**** Extracted data

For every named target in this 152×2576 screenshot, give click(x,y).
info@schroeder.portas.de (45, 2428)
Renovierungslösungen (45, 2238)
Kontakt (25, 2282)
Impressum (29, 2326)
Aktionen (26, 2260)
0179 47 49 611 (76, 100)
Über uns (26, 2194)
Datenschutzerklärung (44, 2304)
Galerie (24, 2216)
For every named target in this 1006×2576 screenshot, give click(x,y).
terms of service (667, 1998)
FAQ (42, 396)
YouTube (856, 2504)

********
**** Extracted data

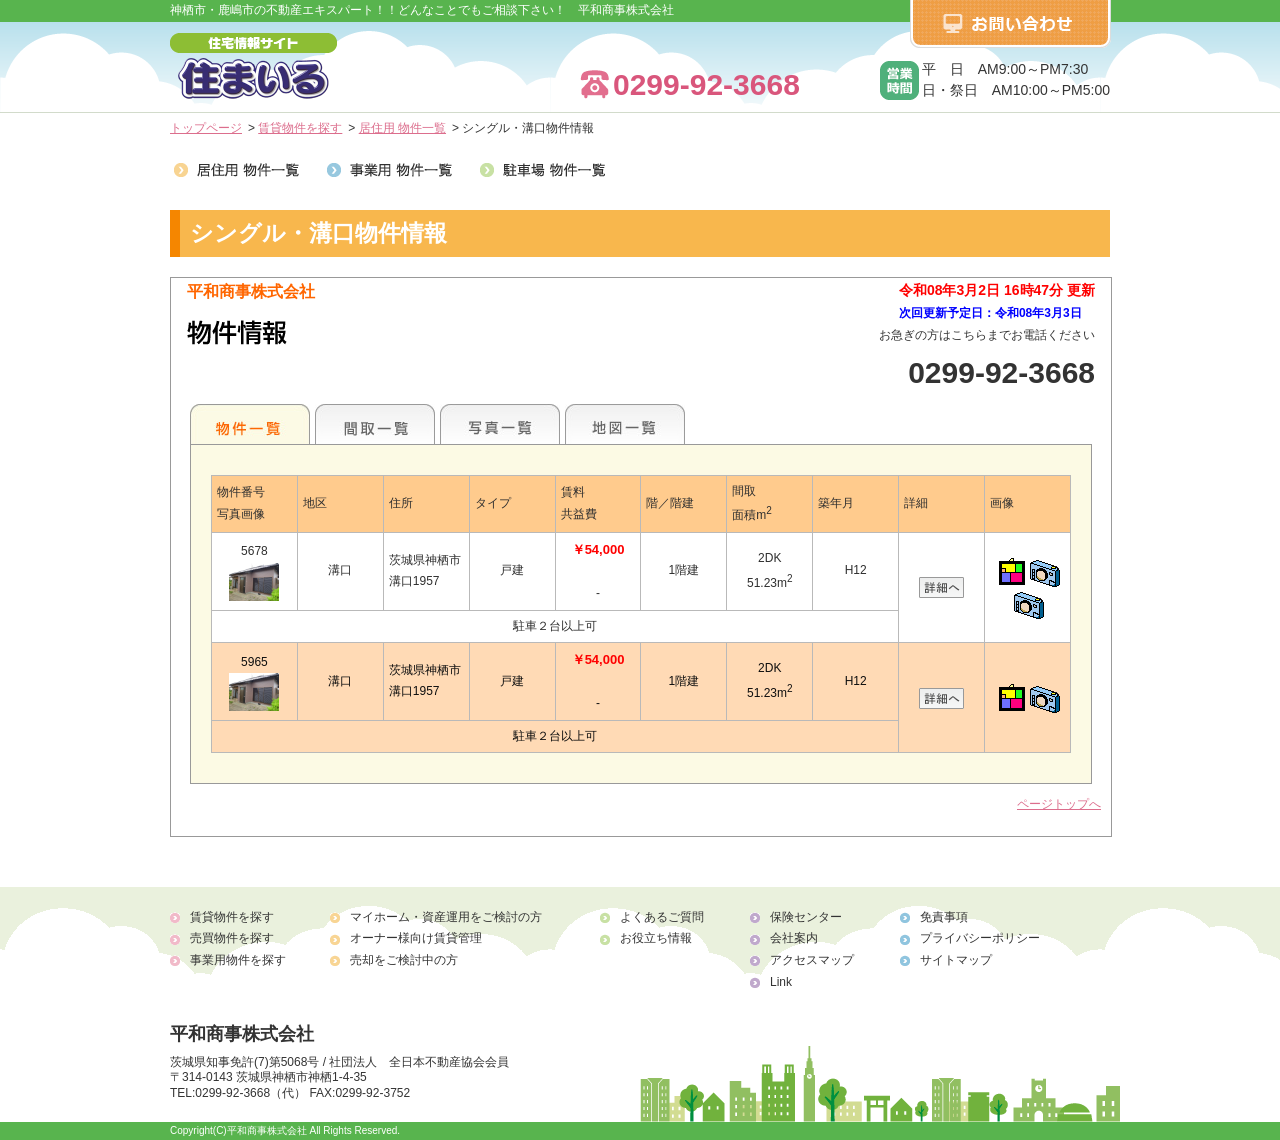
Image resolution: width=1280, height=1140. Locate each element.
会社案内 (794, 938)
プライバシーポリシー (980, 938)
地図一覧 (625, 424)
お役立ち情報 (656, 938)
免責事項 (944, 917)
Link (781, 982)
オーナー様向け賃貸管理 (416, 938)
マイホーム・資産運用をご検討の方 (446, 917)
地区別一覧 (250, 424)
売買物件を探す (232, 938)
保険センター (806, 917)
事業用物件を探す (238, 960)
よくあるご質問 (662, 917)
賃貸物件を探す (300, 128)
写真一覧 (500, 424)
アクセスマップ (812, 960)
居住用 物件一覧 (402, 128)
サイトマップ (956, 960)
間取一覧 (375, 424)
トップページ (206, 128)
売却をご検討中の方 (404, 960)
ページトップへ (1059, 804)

********

■ Exercise description:
All that is needed is the exact run of lines above from the line containing "プライバシーポリシー (980, 938)" through the line containing "ページトップへ (1059, 804)", both of them included.

■ Result of this exercise:
プライバシーポリシー (980, 938)
地図一覧 (625, 424)
お役立ち情報 (656, 938)
免責事項 (944, 917)
Link (781, 982)
オーナー様向け賃貸管理 (416, 938)
マイホーム・資産運用をご検討の方 (446, 917)
地区別一覧 (250, 424)
売買物件を探す (232, 938)
保険センター (806, 917)
事業用物件を探す (238, 960)
よくあるご質問 (662, 917)
賃貸物件を探す (300, 128)
写真一覧 (500, 424)
アクセスマップ (812, 960)
居住用 物件一覧 (402, 128)
サイトマップ (956, 960)
間取一覧 (375, 424)
トップページ (206, 128)
売却をご検討中の方 (404, 960)
ページトップへ (1059, 804)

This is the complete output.